Há episódios que parecem vir ao nosso encontro com o intuito de despertar memórias que julgávamos adormecidas. São momentos breves, acontecimentos sem ligação, exceto aquela que a nossa mente insiste em traçar entre eles. Aconteceu-me por estes dias. Primeiro, ouvi recomendar um livro de Rui Zink, O bebé que… não gostava de ver televisão. Explicava a livreira tratar-se da história de um bebé que chorava sempre que o sentavam diante do aparelho ligado. Os pais, aflitos com a estranha reação, levaram-no ao médico. No final da história, a criança é colocada diante do ecrã desligado e, ao ver o reflexo da família reunida, deixa de chorar, mostrando saber exatamente o que quer.
Poucos dias depois, uma amiga contou-me que o seu pai cresceu numa aldeia transmontana onde, mês após mês, o grande acontecimento era a chegada da biblioteca itinerante. Ao avistar a carrinha, corria na sua direção, seguido pelo fiel Mondego, que partilhava o mesmo entusiasmo. O menino entrava com a sacola dos livros numa mão e o cartão na outra. O cão seguia-o, a saracotear-se, com a cauda a abanar.
A bibliotecária ralhava e mandava-o expulsar o cão. O pobre animal ficava então à porta, o corpo no lado de fora e o focinho pousado no limiar, tristíssimo.
Assim foi durante cerca de três anos, até ao dia em que o Mondego entrou determinado a ficar. Quando ordenaram ao miúdo que o levasse para a rua, encolheu os ombros e declarou, muito sério, pertencer a outro. O bicho, cúmplice, fez-se desentendido e olhou em volta, como se procurasse o dono. Nenhum dos dois se denunciou.
O cão manteve-se imóvel. Não havia “xô!” capaz de convencer o volumoso Serra da Estrela a arredar pé. Arrastá-lo… impossível. Estava deslumbrado e portava-se lindamente. Rendida à persistência do canídeo, a bibliotecária acabou por lhe fazer um cartão de leitor. Ao lado do desenho do seu focinho alegre, o n.º 576.

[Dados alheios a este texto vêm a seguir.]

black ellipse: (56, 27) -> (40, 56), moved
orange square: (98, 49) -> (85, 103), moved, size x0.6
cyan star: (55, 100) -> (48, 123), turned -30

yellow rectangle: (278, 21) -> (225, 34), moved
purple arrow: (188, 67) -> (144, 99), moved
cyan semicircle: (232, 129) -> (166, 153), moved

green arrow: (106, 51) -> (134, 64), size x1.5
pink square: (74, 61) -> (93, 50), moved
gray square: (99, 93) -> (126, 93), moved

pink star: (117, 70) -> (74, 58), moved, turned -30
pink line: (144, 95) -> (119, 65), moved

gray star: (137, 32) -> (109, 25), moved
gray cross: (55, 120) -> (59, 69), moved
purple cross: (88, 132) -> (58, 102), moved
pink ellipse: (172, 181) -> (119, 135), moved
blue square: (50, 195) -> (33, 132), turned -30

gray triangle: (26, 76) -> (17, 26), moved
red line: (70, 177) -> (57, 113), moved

Estas duas histórias trouxeram-me à lembrança o meu avô materno. Um homem com uma paciência quase infinita, frequentemente posta à prova pela minha obstinação, que o levava a pôr termo a muitas das nossas conversas afirmando: “A menina é netinha, ainda não sabe nada”. A frase surgia, por exemplo, quando insistia em acompanhá-lo ao café. Esgotados os argumentos — uma maçada para uma miúda, ficava melhor a brincar em casa, logo trazia rebuçados, voltava tarde — restava sempre a mesma sentença.

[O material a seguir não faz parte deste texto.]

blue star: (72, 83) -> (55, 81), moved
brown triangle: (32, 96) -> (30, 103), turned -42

A idade era pouca, é certo, mas, naquela situação, sabia muito bem o que pretendia: passar tempo com ele, ouvi-lo. Ninguém contava histórias como o meu avô. Mas havia algo para além do óbvio: tinha a certeza de que a minha presença ao seu lado faria com que fumasse menos.

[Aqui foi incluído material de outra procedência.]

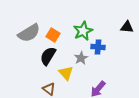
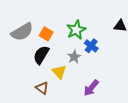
blue cross: (98, 47) -> (91, 46), turned 32

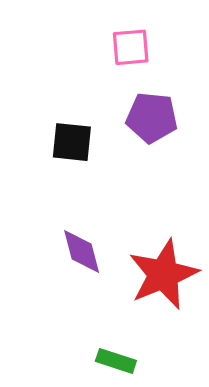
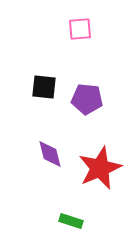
purple pentagon: (152, 118) -> (87, 99), moved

— O tabaco vai ser a tua morte — repetia a minha avó.
O avô resmungava, mas estava consciente da ansiedade que nos causava o velho hábito. Encontrava no café um refúgio. Um lugar onde os olhares e as palavras não o julgavam.
— Quando se apanha sozinho, acende um cigarro com o outro — dizia a avó, desgostosa.
E eu insistia em ir, insistia até ser silenciada. Não me rendia, porém. Em último caso, havia sempre a arma secreta, a única de que nunca se conseguiu defender: um irresistível beicinho.
É assim a teimosia dos inocentes: como uma luz aparentemente frágil, mas que não cede, não se apaga, não desiste.